After that, I got back into training and taking running seriously again. I started looking at my 10 year goals, one of which was to do an Ironman, and I thought, why not make it a one year goal? I spent a year training really hard, getting into both cycling and swimming properly and just kept turning up and being consistent. I then went out to Mallorca with the club in May last year, got a bit overconfident and ended up in a sticky situation while cycling – I went over a 10 foot drop. Luckily, I only ended up with a heavily bruised back and a broken finger and even then I was still convinced I could do the Ironman that year. Eventually, I came to the realisation that it wasn’t the best idea. So I deferred for a year and came back fitter and stronger. My first Ironman is now taking place next Sunday (edit: Charlie completed his first Ironman on Sunday 2nd July with a time of 11:04:26).

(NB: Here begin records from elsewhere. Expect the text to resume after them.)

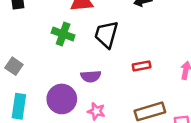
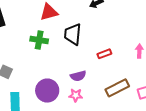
purple semicircle: (91, 76) -> (78, 76), moved

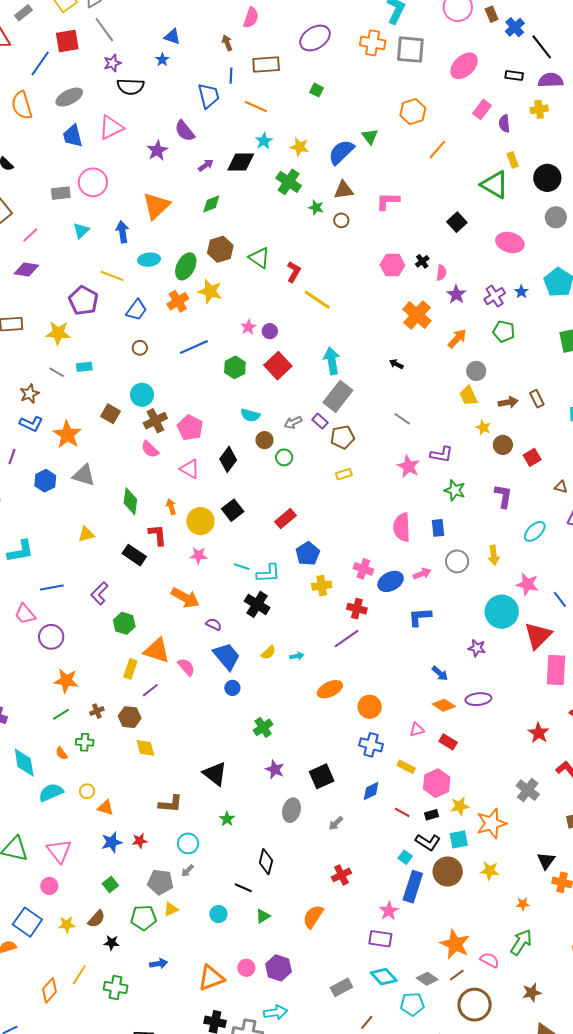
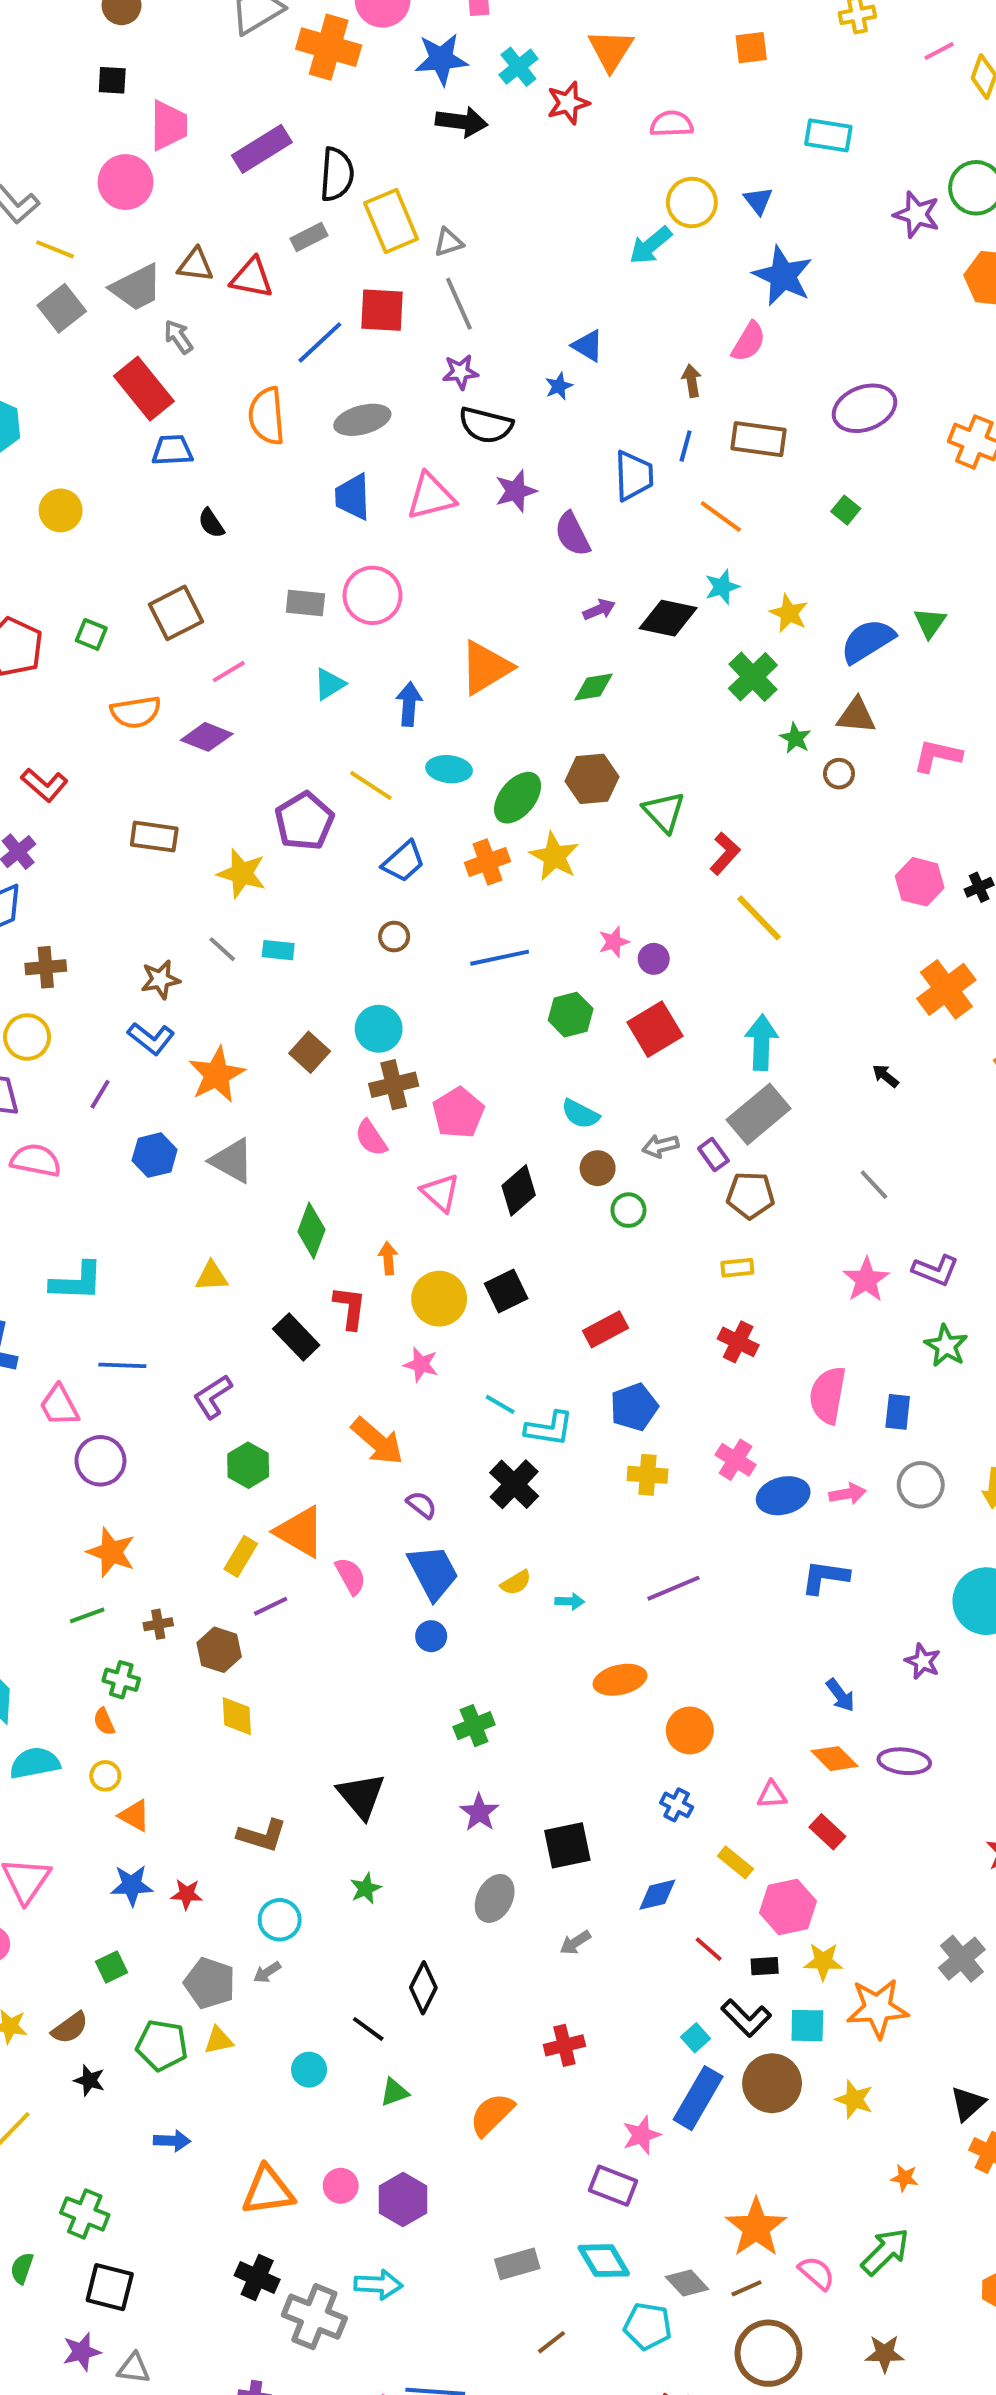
purple star: (157, 150) -> (516, 491), moved
red cross: (357, 609) -> (738, 1342), moved
blue cross: (371, 745) -> (677, 1805), size x0.7
orange semicircle: (62, 753) -> (104, 1722), moved
green cross: (116, 987) -> (85, 2214), moved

I spend about 15-20 hours a week training, so it’s a big part of my life. It makes me more effective at everything I do and means that the time I spend on everything else is way more productive. 

That’s so exciting. I have one last question. You’re obviously still very young, so I wondered, what advice would you give to another young person who’s maybe trying to figure out what they want to do with their life?

I’d say that the first goal is to discover who you are. If you don’t know what you want to do then try loads of different things and work out what you want from there. It’s important to develop that self-belief that you can do anything and that you’re not constrained by what you’ve done in the past, because you can quit something tomorrow and you’ll work something else out. When you realise that and stay consistent, you’ll accumulate so many long-term benefits in areas that are important to you. 

Want to kickstart start your own portfolio career? Become a member of our community and you can reach out to Charlie or the rest of the team directly to find out more about why we’re so passionate about what we do and discover how The Portfolio Collective can change your career.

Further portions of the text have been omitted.